Whatcha got? What exactly are you doing that might wow him?
It really is so embarrassing, but that's where I found my motivation. I wanted to impress a boy I felt like I had failed to impress when I was a teenager.
I invite you to peruse my follows, it is not often that I fail to make an impression.
Does it matter what sparked it, tobacco is a sacred offering.
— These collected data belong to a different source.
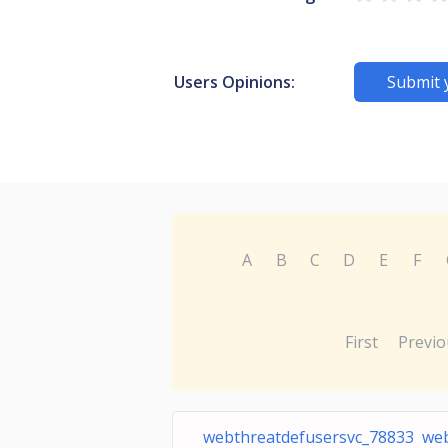
Users Opinions:
Submit 
A
B
C
D
E
F
First
Previo
webthreatdefusersvc_78833 we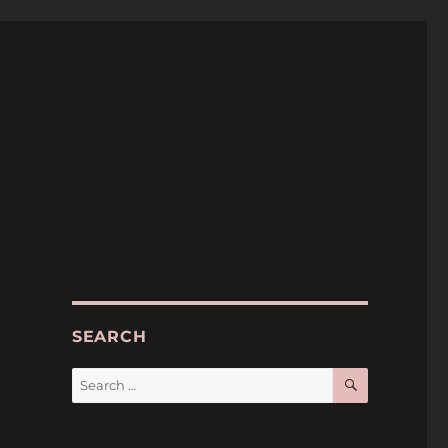
SEARCH
SEARCH
Search
for: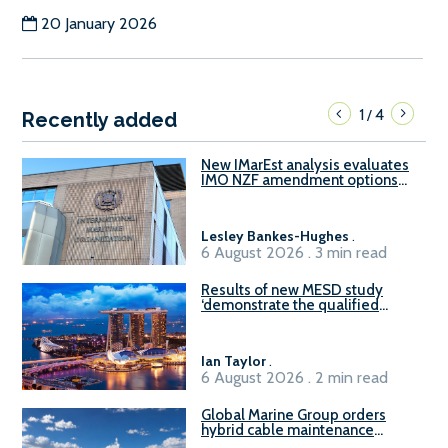
20 January 2026
1
4
/
Recently added
New IMarEst analysis evaluates
IMO NZF amendment options
ahead of ISWG-GHG 22
Lesley Bankes-Hughes
.
6 August 2026 . 3 min read
Results of new MESD study
‘demonstrate the qualified
readiness of existing large
harbour craft in Singapore for
B100 adoption’
Ian Taylor
.
6 August 2026 . 2 min read
Global Marine Group orders
hybrid cable maintenance
vessel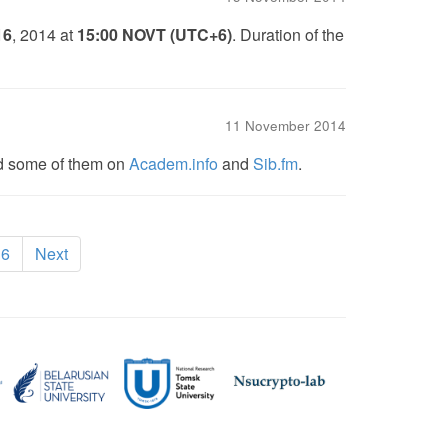
16
, 2014 at
15:00 NOVT (UTC+6)
. Duration of the
11 November 2014
nd some of them on
Academ.info
and
Sib.fm
.
rrent)
6
Next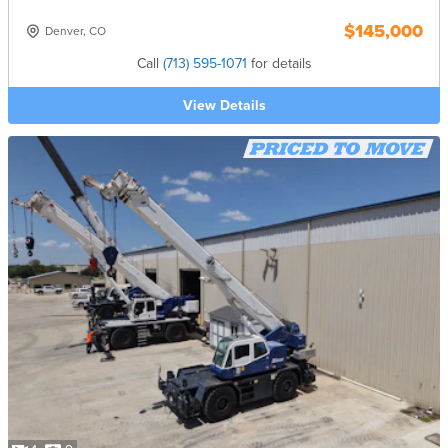
$145,000
Denver, CO
Call
(713) 595-1071
for details
View Details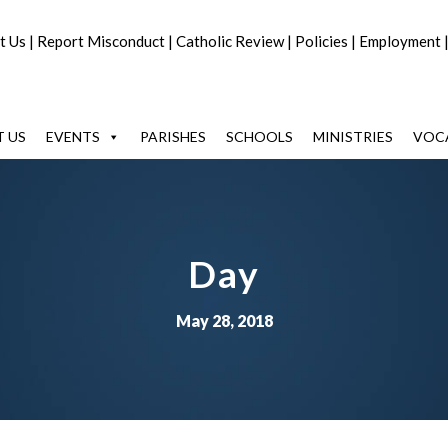
t Us
|
Report Misconduct
|
Catholic Review
|
Policies
|
Employment
 US
EVENTS
PARISHES
SCHOOLS
MINISTRIES
VOC
Day
May 28, 2018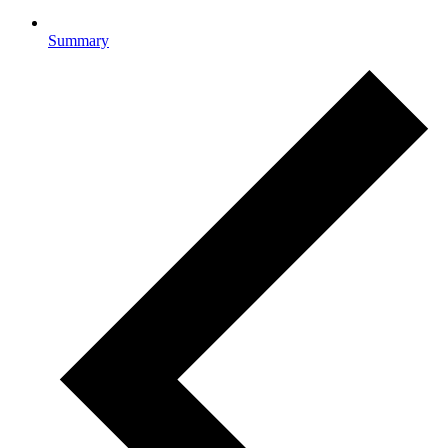
Summary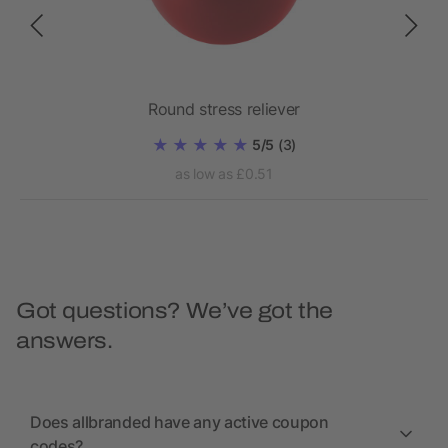
Round stress reliever
5/5
(3)
as low as £0.51
Got questions? We’ve got the
answers.
Does allbranded have any active coupon
codes?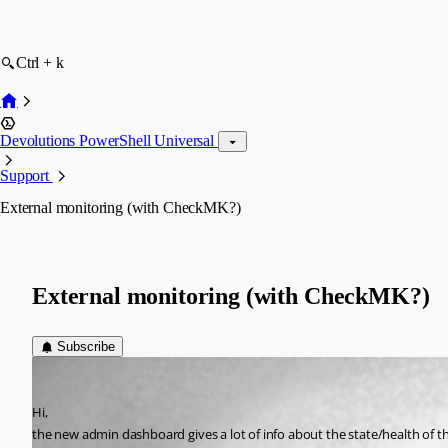
Ctrl + k
Devolutions PowerShell Universal
Support
External monitoring (with CheckMK?)
External monitoring (with CheckMK?)
Subscribe
saschaspiekermann
Published 2 years ago
Hi,
the new admin dashboard gives a lot of info about the state/health of 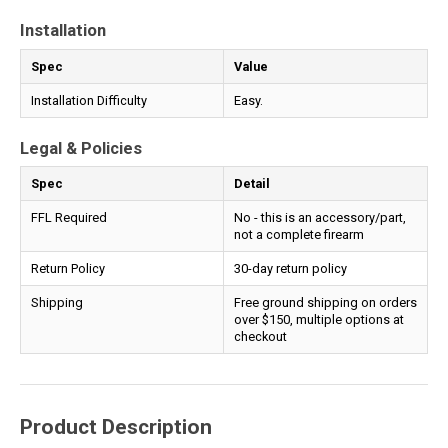
Installation
Spec
Value
Installation Difficulty
Easy.
Legal & Policies
Spec
Detail
FFL Required
No - this is an accessory/part,
not a complete firearm
Return Policy
30-day return policy
Shipping
Free ground shipping on orders
over $150, multiple options at
checkout
Product Description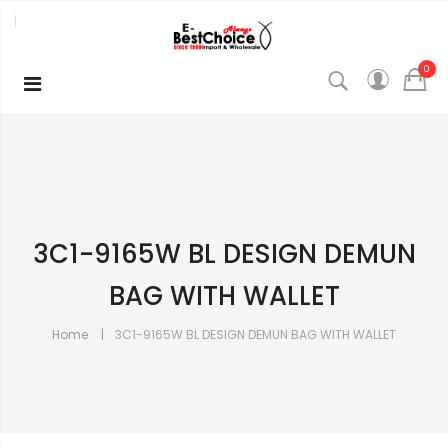
0
3C1-9165W BL DESIGN DEMUN
BAG WITH WALLET
Home
3C1-9165W BL DESIGN DEMUN BAG WITH WALLET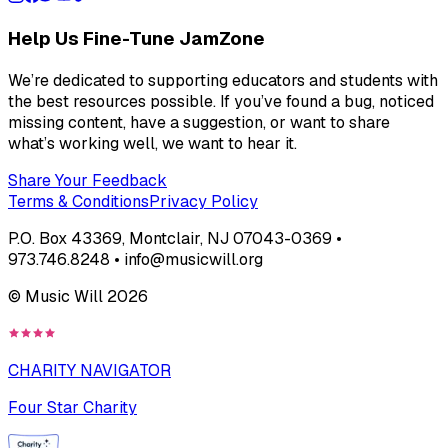
Help Us Fine-Tune JamZone
We’re dedicated to supporting educators and students with
the best resources possible. If you’ve found a bug, noticed
missing content, have a suggestion, or want to share
what’s working well, we want to hear it.
Share Your Feedback
Terms & Conditions
Privacy Policy
P.O. Box 43369, Montclair, NJ 07043-0369 •
973.746.8248 • info@musicwill.org
© Music Will
2026
CHARITY NAVIGATOR
Four Star Charity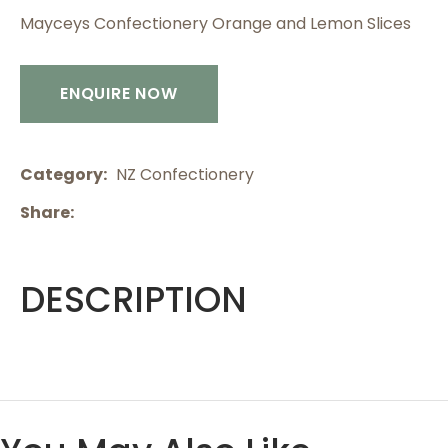
Mayceys Confectionery Orange and Lemon Slices
ENQUIRE NOW
Category
NZ Confectionery
Share
DESCRIPTION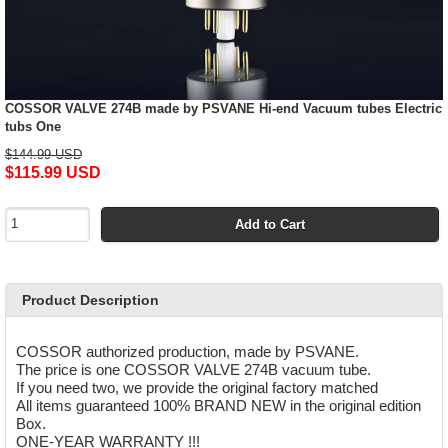
COSSOR VALVE 274B made by PSVANE Hi-end Vacuum tubes Electric
tubs One
$144.99 USD
$115.99 USD
Add to Cart
Product Description
COSSOR authorized production, made by PSVANE.
The price is one COSSOR VALVE 274B vacuum tube.
If you need two, we provide the original factory matched
All items guaranteed 100% BRAND NEW in the original edition
Box.
ONE-YEAR WARRANTY !!!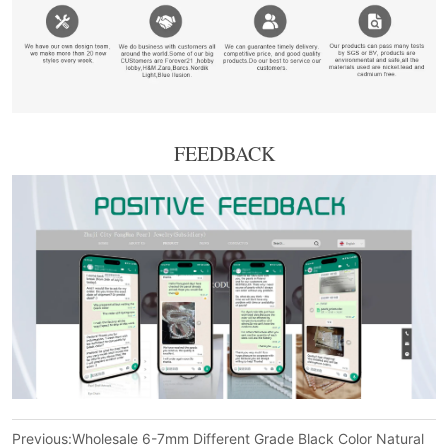
FEEDBACK
Previous:
Wholesale 6-7mm Different Grade Black Color Natural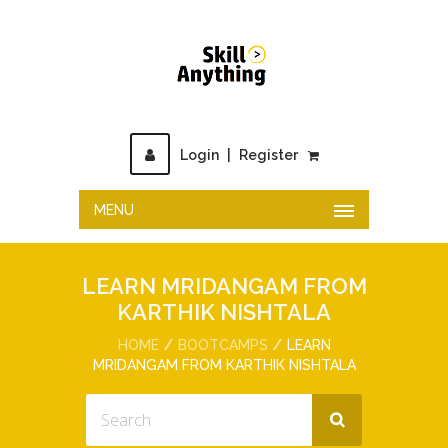
Login
|
Register
MENU
LEARN MRIDANGAM FROM
KARTHIK NISHTALA
HOME
BOOTCAMPS
LEARN
MRIDANGAM FROM KARTHIK NISHTALA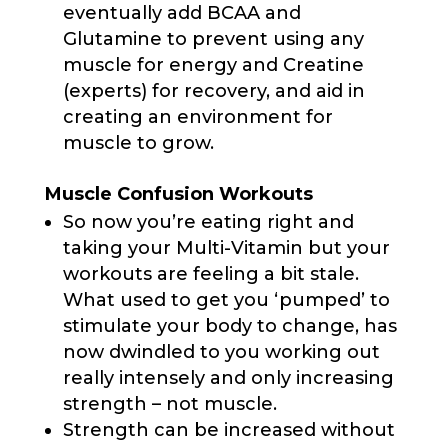
eventually add BCAA and
Glutamine to prevent using any
muscle for energy and Creatine
(experts) for recovery, and aid in
creating an environment for
muscle to grow.
Muscle Confusion Workouts
So now you’re eating right and
taking your Multi-Vitamin but your
workouts are feeling a bit stale.
What used to get you ‘pumped’ to
stimulate your body to change, has
now dwindled to you working out
really intensely and only increasing
strength – not muscle.
Strength can be increased without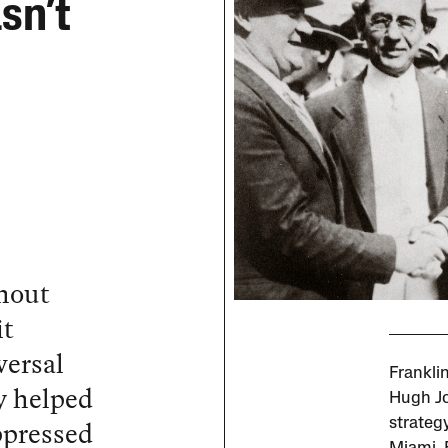
sn’t
thout
it
versal
Frankli
y helped
Hugh Jo
ppressed
strateg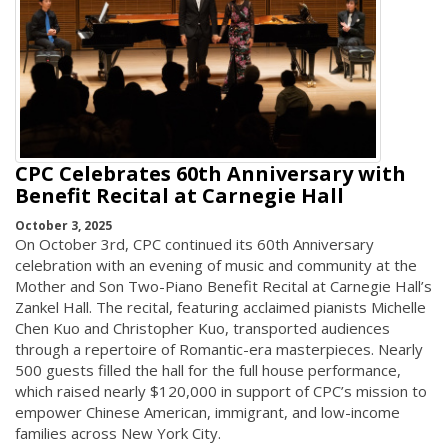
CPC Celebrates 60th Anniversary with
Benefit Recital at Carnegie Hall
October 3, 2025
On October 3rd, CPC continued its 60th Anniversary
celebration with an evening of music and community at the
Mother and Son Two-Piano Benefit Recital at Carnegie Hall’s
Zankel Hall. The recital, featuring acclaimed pianists Michelle
Chen Kuo and Christopher Kuo, transported audiences
through a repertoire of Romantic-era masterpieces. Nearly
500 guests filled the hall for the full house performance,
which raised nearly $120,000 in support of CPC’s mission to
empower Chinese American, immigrant, and low-income
families across New York City.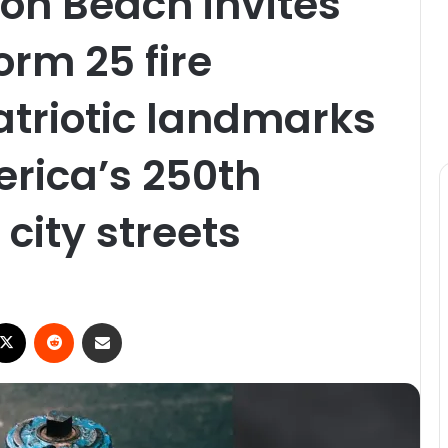
ton Beach invites
orm 25 fire
atriotic landmarks
rica’s 250th
city streets
X
Reddit
Share via Email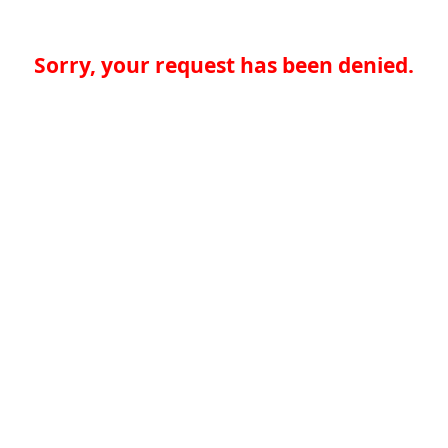
Sorry, your request has been denied.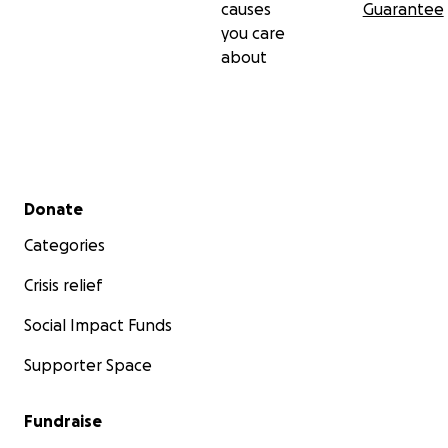
causes
Guarantee
you care
about
Secondary menu
Donate
Categories
Crisis relief
Social Impact Funds
Supporter Space
Fundraise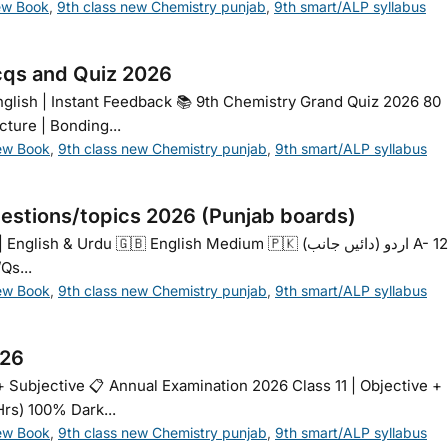
ew Book
,
9th class new Chemistry punjab
,
9th smart/ALP syllabus
cqs and Quiz 2026
glish | Instant Feedback 📚 9th Chemistry Grand Quiz 2026 80
cture | Bonding...
ew Book
,
9th class new Chemistry punjab
,
9th smart/ALP syllabus
estions/topics 2026 (Punjab boards)
Urdu 🇬🇧 English Medium 🇵🇰 اردو (دائیں جانب) A- 120%
Qs...
ew Book
,
9th class new Chemistry punjab
,
9th smart/ALP syllabus
026
+ Subjective 📋 Annual Examination 2026 Class 11 | Objective +
Hrs) 100% Dark...
ew Book
,
9th class new Chemistry punjab
,
9th smart/ALP syllabus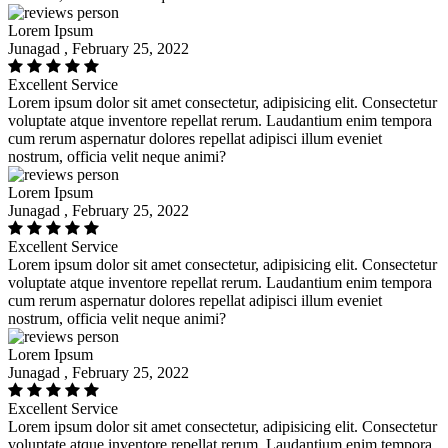
Lorem Ipsum
Junagad , February 25, 2022
Excellent Service
Lorem ipsum dolor sit amet consectetur, adipisicing elit. Consectetur
voluptate atque inventore repellat rerum. Laudantium enim tempora
cum rerum aspernatur dolores repellat adipisci illum eveniet
nostrum, officia velit neque animi?
Lorem Ipsum
Junagad , February 25, 2022
Excellent Service
Lorem ipsum dolor sit amet consectetur, adipisicing elit. Consectetur
voluptate atque inventore repellat rerum. Laudantium enim tempora
cum rerum aspernatur dolores repellat adipisci illum eveniet
nostrum, officia velit neque animi?
Lorem Ipsum
Junagad , February 25, 2022
Excellent Service
Lorem ipsum dolor sit amet consectetur, adipisicing elit. Consectetur
voluptate atque inventore repellat rerum. Laudantium enim tempora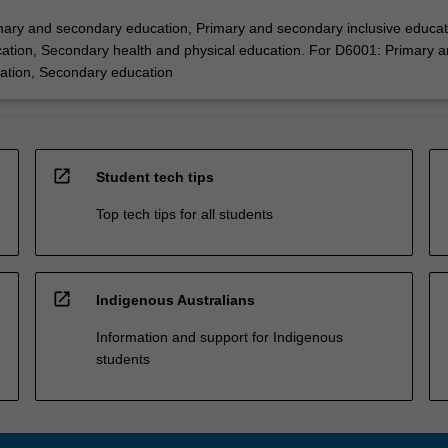
ary and secondary education, Primary and secondary inclusive educat
tion, Secondary health and physical education. For D6001: Primary 
ation, Secondary education
open_in_new
Student tech tips
Top tech tips for all students
open_in_new
Indigenous Australians
Information and support for Indigenous
students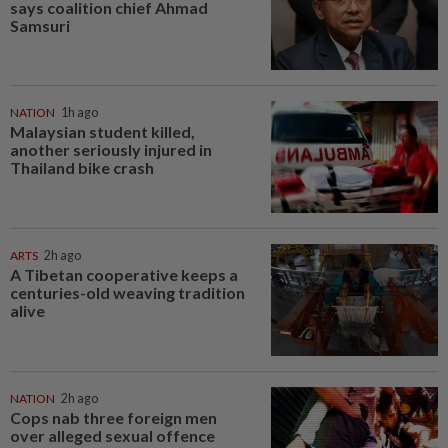
says coalition chief Ahmad
Samsuri
NATION
1h ago
Malaysian student killed,
another seriously injured in
Thailand bike crash
ARTS
2h ago
A Tibetan cooperative keeps a
centuries-old weaving tradition
alive
NATION
2h ago
Cops nab three foreign men
over alleged sexual offence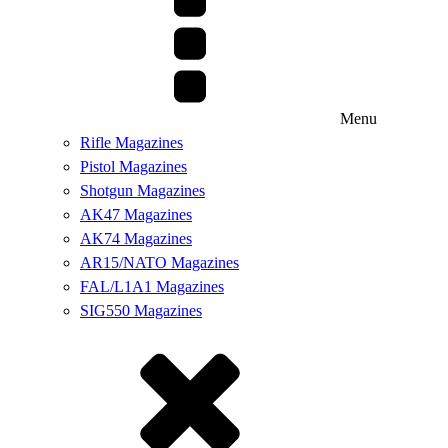
Menu
Rifle Magazines
Pistol Magazines
Shotgun Magazines
AK47 Magazines
AK74 Magazines
AR15/NATO Magazines
FAL/L1A1 Magazines
SIG550 Magazines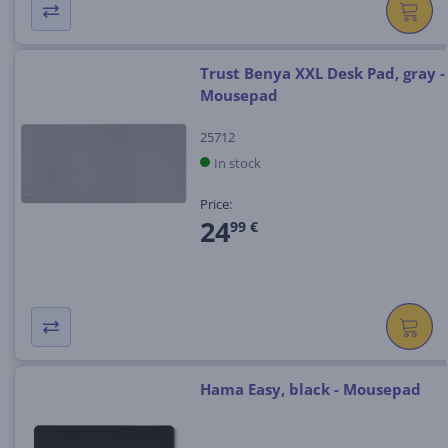
Trust Benya XXL Desk Pad, gray -
Mousepad
25712
In stock
Price:
24
99 €
Hama Easy, black - Mousepad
It took 18 months, January of 2018 through August of 2019. In the rearview I see it all as one attempt, the one and only successful attempt. It took months to master day 2, and I'd take a few days off from trying after I caved. It seems like it jumped. Once I could get through 2 days, a week became my breaking point. I'd be so proud of myself for making it so far that I'd feel justified having a little secret treat. I'd rationalize that maybe I can be one of those girls who just smokes occasionally. Nope, definitely not and there I'd be back at the beginning. Each time I'd remind myself with consent berating, if you hadn't fucked up, you'd be past this part forever. You choose this discomfort. You know nowl exactly how frustrating it is. You knew that you are going to feel like you are going insane and here we are having to go through it again. But I did, over and over again until I pushed through that too.
I made it through my mother's services without slipping, that seems proof enough that I'll be an ex-smoker forever now. But still sometimes I wish I was the kind of person who could just indulge occasionally.